START Provided information
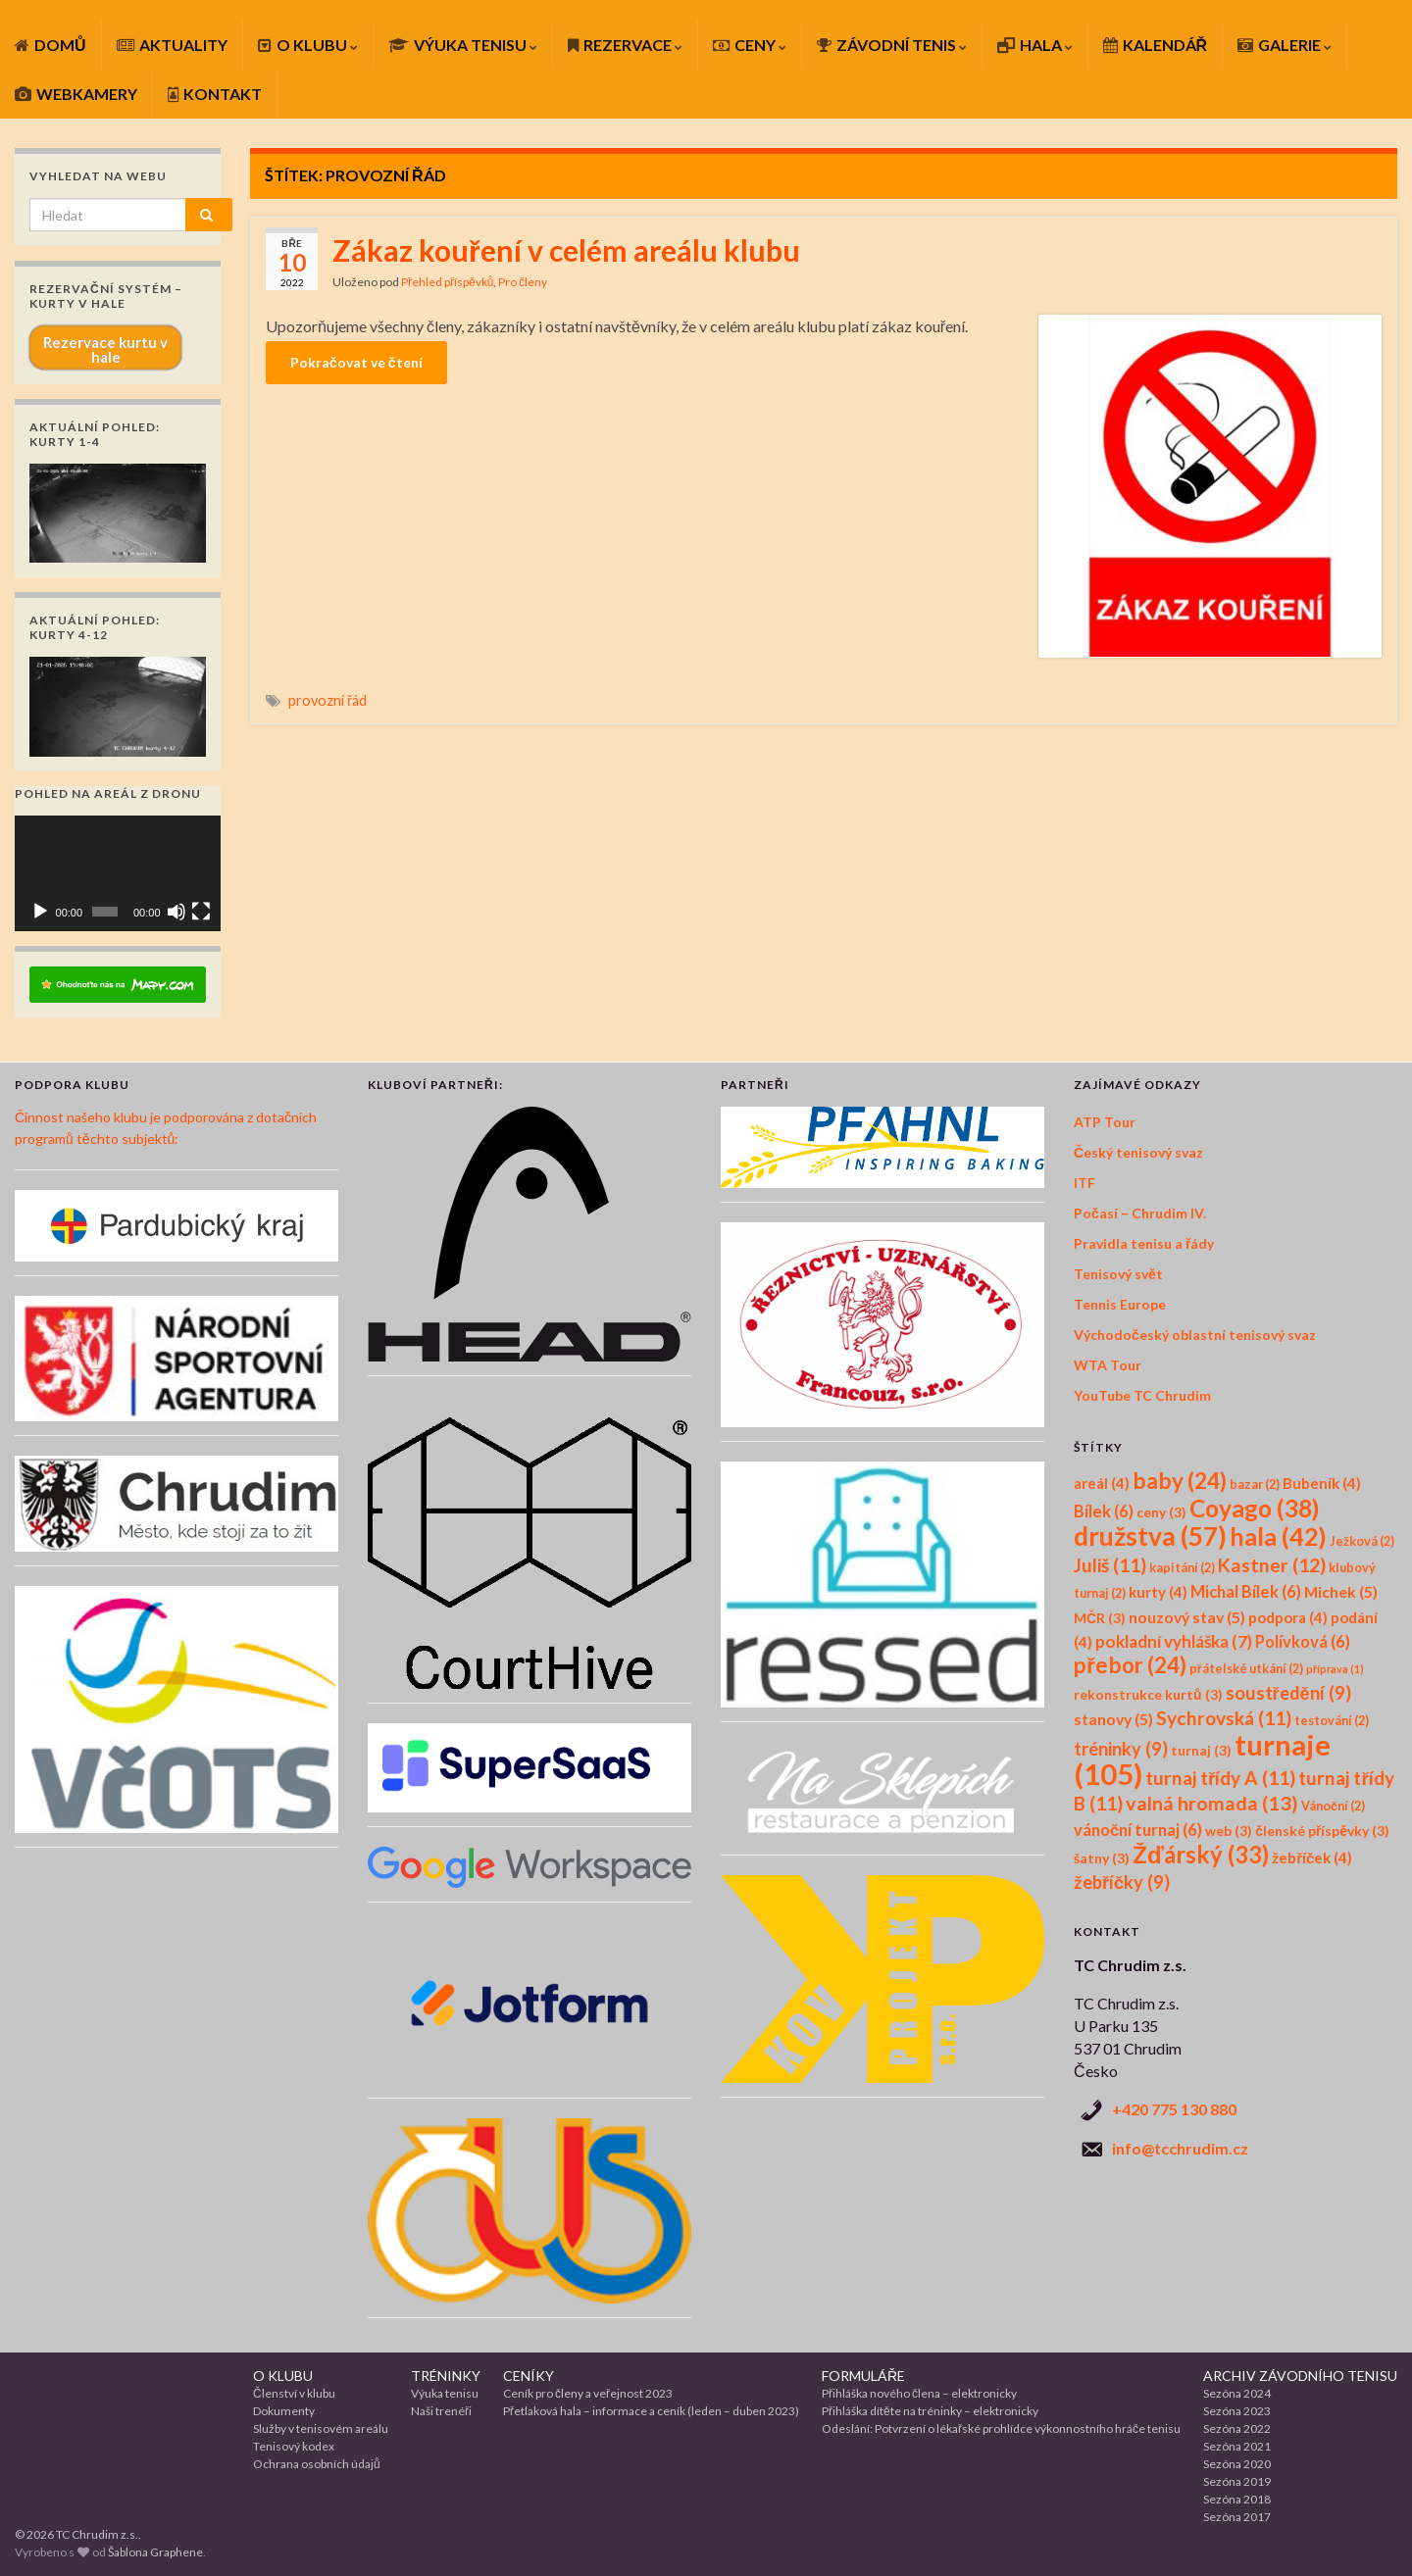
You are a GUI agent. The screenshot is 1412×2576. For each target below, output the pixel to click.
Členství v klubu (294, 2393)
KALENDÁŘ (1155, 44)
END Provided information
START Provided information
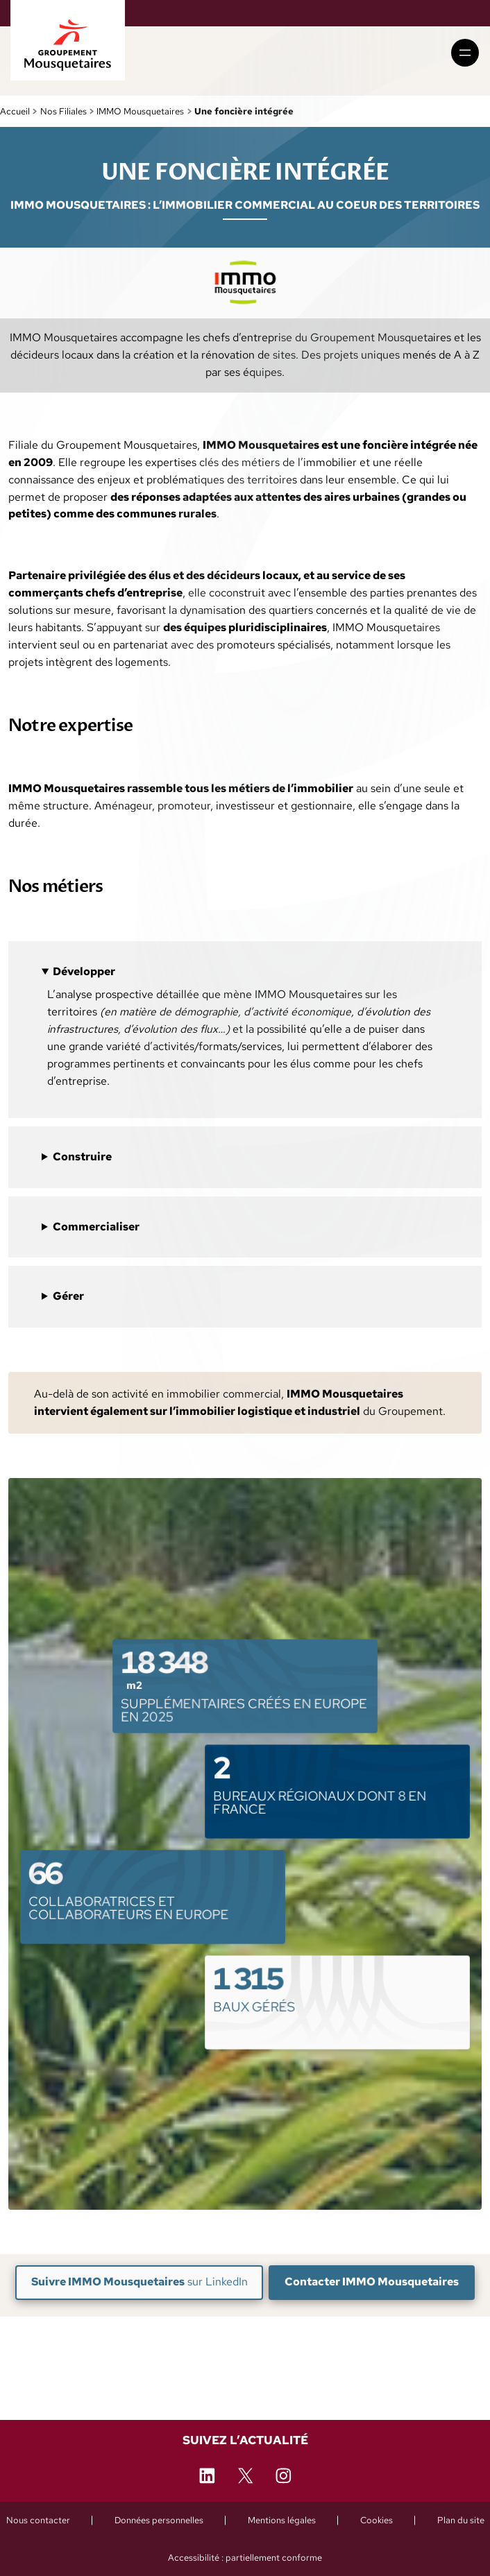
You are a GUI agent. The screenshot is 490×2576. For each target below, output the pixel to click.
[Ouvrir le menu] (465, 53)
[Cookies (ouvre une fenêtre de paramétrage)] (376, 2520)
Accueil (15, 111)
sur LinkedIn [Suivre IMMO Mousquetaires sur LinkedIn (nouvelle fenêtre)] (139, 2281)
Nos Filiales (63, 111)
END Provided information
— Work instruction —
Retype the records above, but only those lines that fall between the line containing "[Ouvrir le menu] (465, 53)" and the line containing "Nos Filiales (63, 111)", with both of those lines included, exactly as written.

— Result of the task —
[Ouvrir le menu] (465, 53)
[Cookies (ouvre une fenêtre de paramétrage)] (376, 2520)
Accueil (15, 111)
sur LinkedIn [Suivre IMMO Mousquetaires sur LinkedIn (nouvelle fenêtre)] (139, 2281)
Nos Filiales (63, 111)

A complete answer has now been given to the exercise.